Minggu, 01 April 2012

when the sun goes down


Dulu aku bertanya pada matahari tentang arti sinarnya. Mengapa sinarnya ada bermacam-macam. Kadang menghangatkan kadang menyakitkan. Ketika sinarnya menghangatkan kau tersenyum lebar merasakannya. Rasanya, matahari begitu bersahabat, sejuk, dan angin yang bertiup,  kau tahu, sangat familiar. Kau begitu ceria menikmati sinarnya yang baik hati itu. Kau melakukan hal-hal yang menyenangkan dengan sinar yang indah itu. Namun waktu terus berjalan tanpa mau tahu apa yang sedang kau kerjakan.   

Pagi menghilang beranjak dewasa menuju waktu siang. Dingin mulai hilang. Angin yang bertiup sepoi itu tidak terasa. Pagiku telah hilang. Digantikan siang yang sudah mulai menampakkan wajah judesnya. Siang itu angkuh. Acuh tak acuh. Semaunya sendiri. Tapi tahukah kau, dibalik sikapnya yang arogan itu, secara tak langsung dia juga berbaik hati mengeringkan jemuranmu yang kau cuci tadi pagi. Namun, jika kau perhatikan baik-baik, siang hari kadang memberikan sedikit senyuman diujung bibirnya, walaupun agak terpaksa. Jika kau rasa, siang yang panas yang sangat itu sudah mulai mencekik lehermu, dia akan memberikan sedikit mendung untukmu agar kau dapat bernafas lega. Tapi ingatkah kau jika siang itu hanya sementara? Jika panas yang kau maki-maki itu akan sirna? Dia akan digantikan oleh sore hari yang kusebut dengan yellow moment. 

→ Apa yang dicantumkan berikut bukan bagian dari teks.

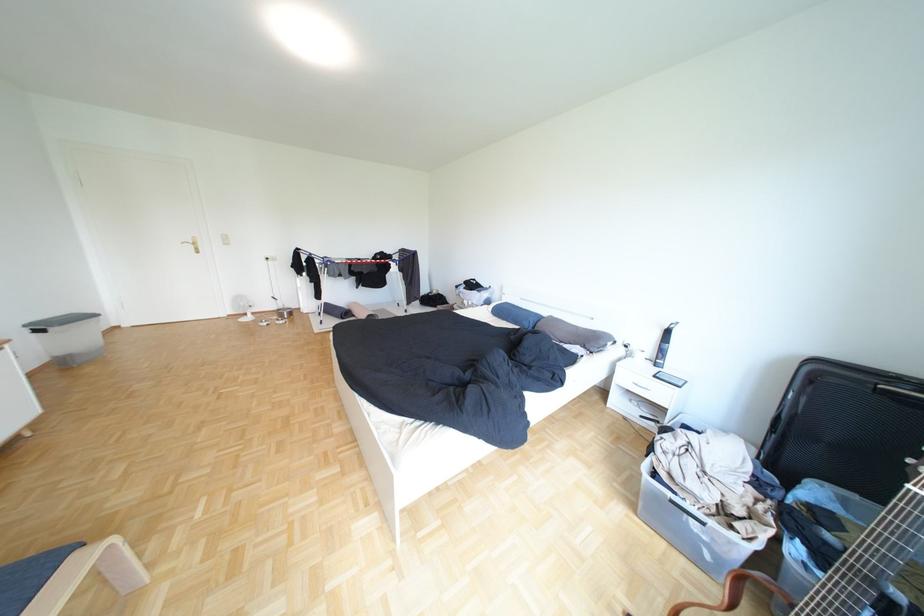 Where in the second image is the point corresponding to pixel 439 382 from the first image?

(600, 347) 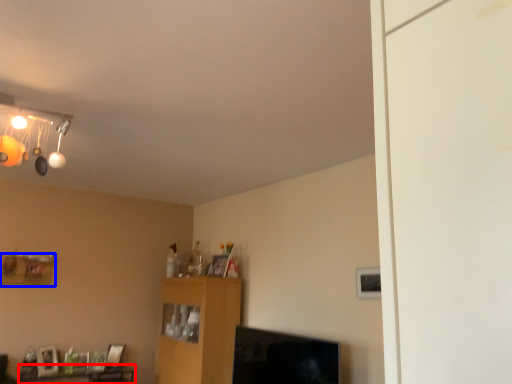 Question: Which object is further to the camera taking this photo, table (highlighted by a red box) or shelf (highlighted by a blue box)?

Choices:
 (A) table
 (B) shelf

Answer: (B) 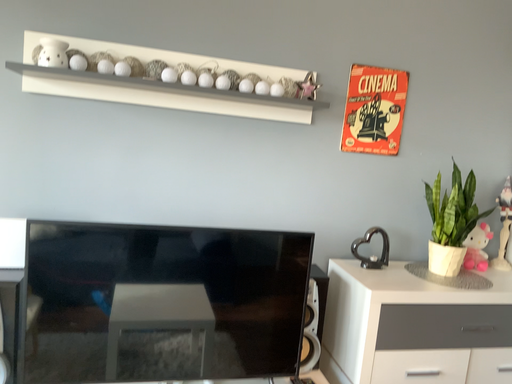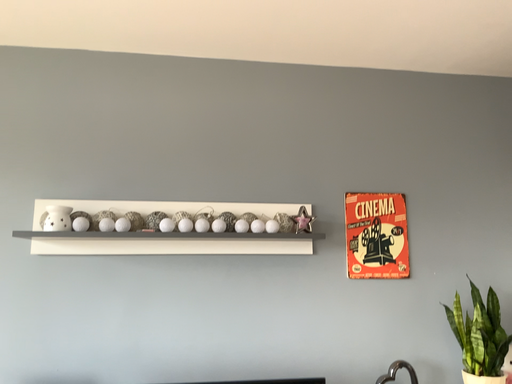 Question: How did the camera likely rotate when shooting the video?

Choices:
 (A) rotated upward
 (B) rotated downward

Answer: (A) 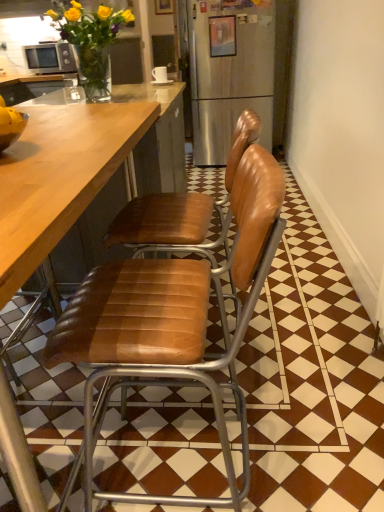 Locate an element on the screen. This screenshot has height=512, width=384. free spot below metallic silver bowl at left (from a real-world perspective) is located at coordinates [54, 422].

Ketika kau melihat matahari yang sangat kau cintai itu mulai tenggelam perlahan, menyisihkan sinar-sinar memanjang. Seakan memberi lambaian selamat tinggal untukmu.  Malam hadir dan pagi akan kembali lagi.

Dewasaku..

Jika aku menuruti analogi sinar matahari, akankah aku kehilangan kesejukanku? Akankah aku kehilangan rasa dinginku dan membuat orang lain tersakiti merasakan aku? Apakah itu yang disebut dewasa?